Disk Doctor for the Mac has been downloaded about a quarter of a million times, so somebody likes using it. Does Disk Doctor do something to fix your Mac’s disk as the name implies? Or, is the app’s name just plain wrong when compared to the functionality?
The implication with Disk Doctor is that it does a few things to diagnose and improve your Mac storage device’s performance.
While it may have good intentions, and a clean Mac probably works better, Disk Doctor probably should be renamed Disk Janitor.
What does it do? Doctoring? No. Disk Doctor takes out the trash and empties app logs and cache files.
Does that sound like a doctor? Or, a janitor?
Disk Doctor doesn’t check your Mac’s disk drive, either HDD or SSD, for anything other than files that need to be trashed.
Granted, those files take up space, but don’t really hinder performance much.
Even the Disk Doctor site says the app is a professional disk cleaning app. It’s a janitorial app, not an app that doctors.

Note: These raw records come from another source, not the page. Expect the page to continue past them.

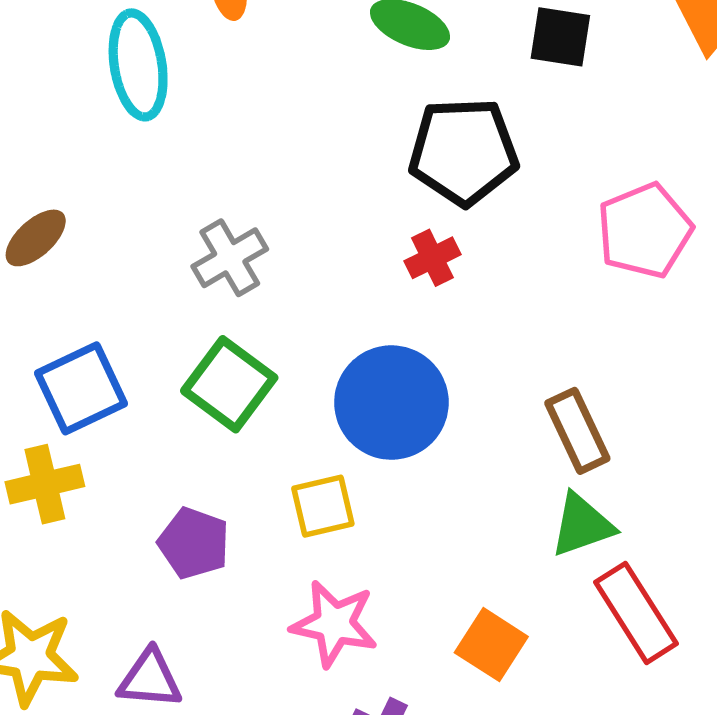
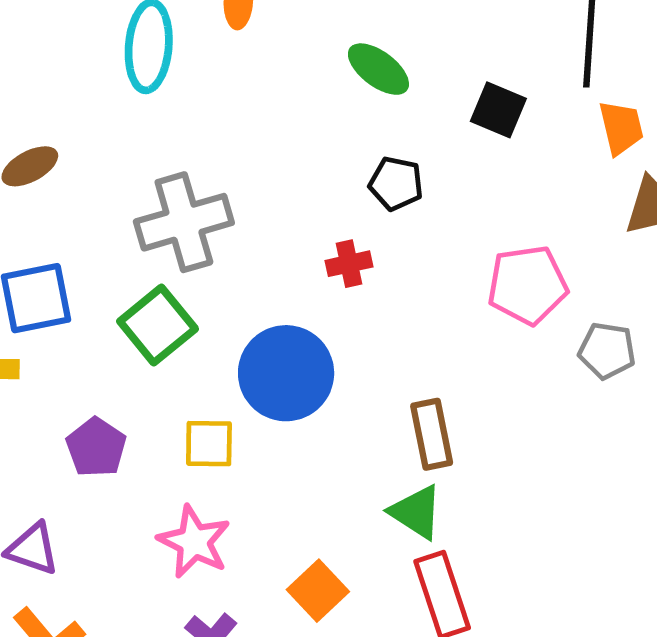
black pentagon: (463, 152) -> (396, 183), size x0.6
gray cross: (230, 258) -> (184, 222), size x1.5
green triangle: (582, 525) -> (416, 512), turned 38

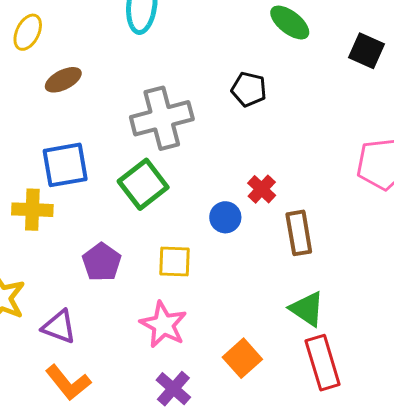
black pentagon: (396, 183) -> (249, 89), moved
red cross: (349, 264) -> (262, 189), moved, turned -36
blue circle: (286, 373) -> (225, 217), size x0.5
brown rectangle: (432, 434) -> (299, 233), moved

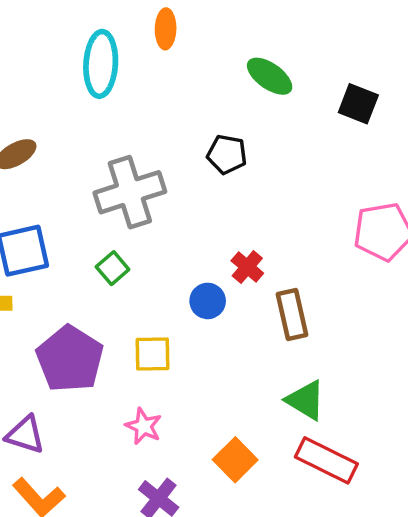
green square: (143, 184) -> (113, 268), size x0.6
purple pentagon: (102, 262) -> (70, 359), size x1.5
pink star: (163, 325) -> (144, 426), size x0.7
red rectangle: (323, 363) -> (326, 460), turned -44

Yes, is scans your Mac’s files, and can easily save a few gigabytes by deleting log files you don’t need, cache files that are useless, even browser data you don’t want others to see. It lists large files that take up the most space, and it can get rid of pesky language packs that never get used.
But it doesn’t doctor anything. It cleans. The interface is clean and professional, like a doctor should be. Simple buttons toggle on and off for specific cleaning chores, and the app is fast and user friendly.
There’s just no doctoring going on. It’s a popular janitorial app.